> **ABOUT THIS EXERCISE**: Below are the records; count how many of their lines hold the string "Protokoll" and give the number alone.

(Records from a collection)

##############################

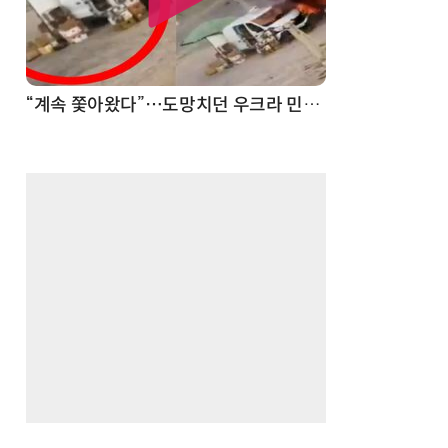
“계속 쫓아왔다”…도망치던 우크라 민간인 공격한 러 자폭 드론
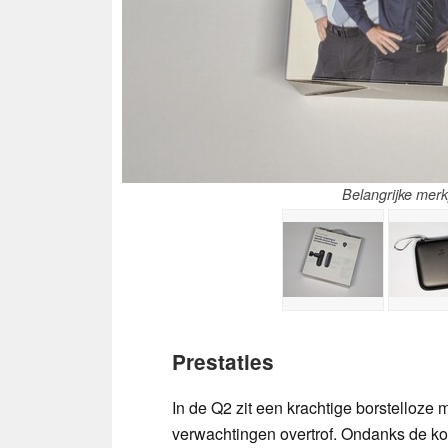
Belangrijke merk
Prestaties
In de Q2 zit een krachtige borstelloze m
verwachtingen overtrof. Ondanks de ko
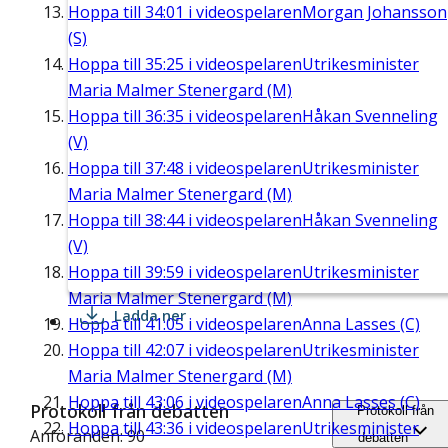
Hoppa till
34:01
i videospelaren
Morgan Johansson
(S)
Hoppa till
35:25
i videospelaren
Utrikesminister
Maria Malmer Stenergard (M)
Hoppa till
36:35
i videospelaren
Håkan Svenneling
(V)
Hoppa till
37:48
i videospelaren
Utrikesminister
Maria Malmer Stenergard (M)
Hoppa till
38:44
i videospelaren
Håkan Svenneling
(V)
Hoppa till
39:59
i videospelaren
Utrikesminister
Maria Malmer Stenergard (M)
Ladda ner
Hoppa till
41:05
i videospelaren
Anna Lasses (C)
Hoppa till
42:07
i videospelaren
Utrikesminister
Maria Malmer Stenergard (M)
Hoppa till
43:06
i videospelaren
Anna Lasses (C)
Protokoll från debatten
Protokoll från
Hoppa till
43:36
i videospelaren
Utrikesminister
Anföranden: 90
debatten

##############################

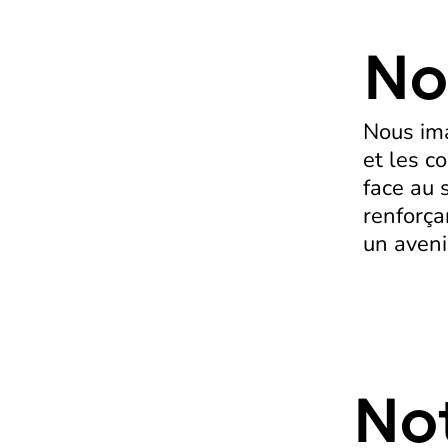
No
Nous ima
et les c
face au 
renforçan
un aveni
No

##############################

> **EXPECTED ANSWER**: 2